Exercise prompt:
Lift out all lines below that contain "էլեկտրոնային".

Records provided:
-- Opening Marker --

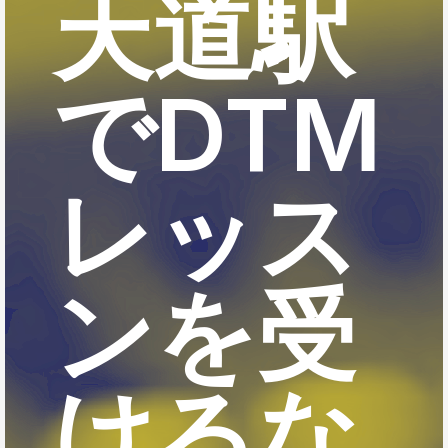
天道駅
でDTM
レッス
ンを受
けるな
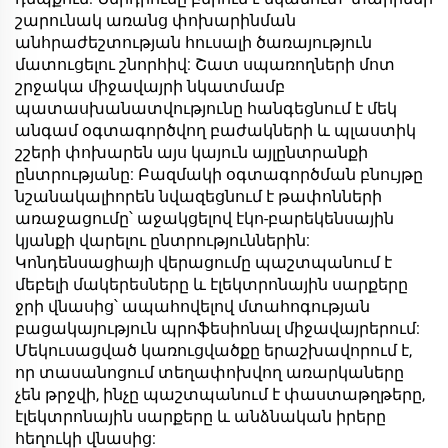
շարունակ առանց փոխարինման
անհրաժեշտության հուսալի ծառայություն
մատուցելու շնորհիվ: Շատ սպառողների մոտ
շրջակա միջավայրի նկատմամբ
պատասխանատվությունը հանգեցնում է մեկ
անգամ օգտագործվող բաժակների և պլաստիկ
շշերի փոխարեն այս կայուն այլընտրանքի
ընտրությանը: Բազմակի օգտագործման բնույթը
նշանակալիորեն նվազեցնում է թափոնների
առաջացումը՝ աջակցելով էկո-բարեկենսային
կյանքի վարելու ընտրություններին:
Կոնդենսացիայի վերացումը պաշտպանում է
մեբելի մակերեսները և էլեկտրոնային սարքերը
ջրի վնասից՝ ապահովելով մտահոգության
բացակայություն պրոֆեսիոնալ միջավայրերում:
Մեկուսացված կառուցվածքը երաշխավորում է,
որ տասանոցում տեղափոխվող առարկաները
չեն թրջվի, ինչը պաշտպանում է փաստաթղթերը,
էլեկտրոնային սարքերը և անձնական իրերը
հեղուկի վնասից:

-- Closing Marker --

Reply:
մեբելի մակերեսները և էլեկտրոնային սարքերը
էլեկտրոնային սարքերը և անձնական իրերը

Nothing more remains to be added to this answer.